The role of mathematics in quantum mechanics

One frequently hears statements to the effect that the ideas of quantum mechanics are highly mathematical and can only be understood through the use of complex mathematics (partial differential equations, Fourier transforms, eigenfunction expansions, etc.).

One can popularize the quantum theory [only] at the price of gross oversimplification and distortion, ending up with an uneasy compromise between what the facts dictate and what it is possible to convey in ordinary language.
It is certainly true that the professional physicist needs a vast mathematical apparatus in order to solve efficiently the problems of quantum mechanics. (For example, the calculation of the helium stripping threshold wavelength described above was a mathematical tour de force.) But this is not, I believe, because quantum mechanics itself is fundamentally difficult or mathematical. [Not everyone agrees with me.] I believe instead that the root rules of quantum mechanics are in fact quite simple. (They are unfamiliar and unexpected, but nevertheless simple.) When these rules are applied to particular situations, they are used over and over again and therefore the applications are complicated.
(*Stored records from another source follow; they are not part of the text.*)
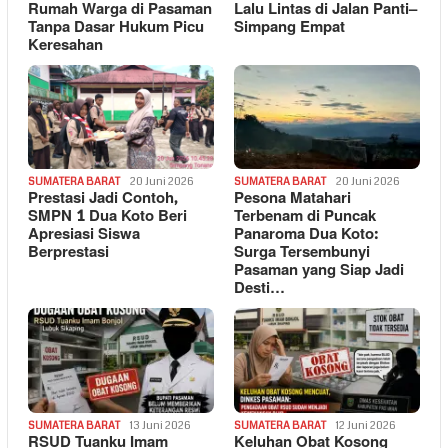
Rumah Warga di Pasaman
Lalu Lintas di Jalan Panti–
Tanpa Dasar Hukum Picu
Simpang Empat
Keresahan
SUMATERA BARAT
20 Juni 2026
SUMATERA BARAT
20 Juni 2026
Prestasi Jadi Contoh,
Pesona Matahari
SMPN 1 Dua Koto Beri
Terbenam di Puncak
Apresiasi Siswa
Panaroma Dua Koto:
Berprestasi
Surga Tersembunyi
Pasaman yang Siap Jadi
Desti…
SUMATERA BARAT
13 Juni 2026
SUMATERA BARAT
12 Juni 2026
RSUD Tuanku Imam
Keluhan Obat Kosong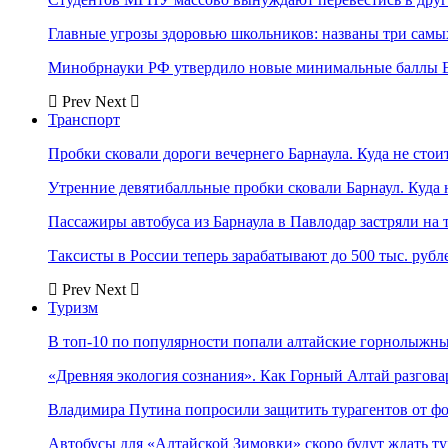
Главные угрозы здоровью школьников: названы три самых
Минобрнауки РФ утвердило новые минимальные баллы Е
Prev
Next
Транспорт
Пробки сковали дороги вечернего Барнаула. Куда не стоит
Утренние девятибалльные пробки сковали Барнаул. Куда н
Пассажиры автобуса из Барнаула в Павлодар застряли на 
Таксисты в России теперь зарабатывают до 500 тыс. рубл
Prev
Next
Туризм
В топ-10 по популярности попали алтайские горнолыжн
«Древняя экология сознания». Как Горный Алтай разгова
Владимира Путина попросили защитить турагентов от ф
Автобусы для «Алтайской Зимовки» скоро будут ждать ту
An analogy helps explain this distinction. The rules of chess are very simple: they can be written on a single page of paper. But when these rules are applied to particular situations they are used over and over again and result in a complicated game: the applications of the chess rules fill a library.

Indeed, can any fundamental theory be highly mathematical? Electrons know how to obey quantum mechanics, and electrons can neither add nor subtract, much less solve partial differential equations! If something as simple-minded as an electron can understand quantum mechanics, then certainly something as wonderfully complex as the reader of this book can understand it too.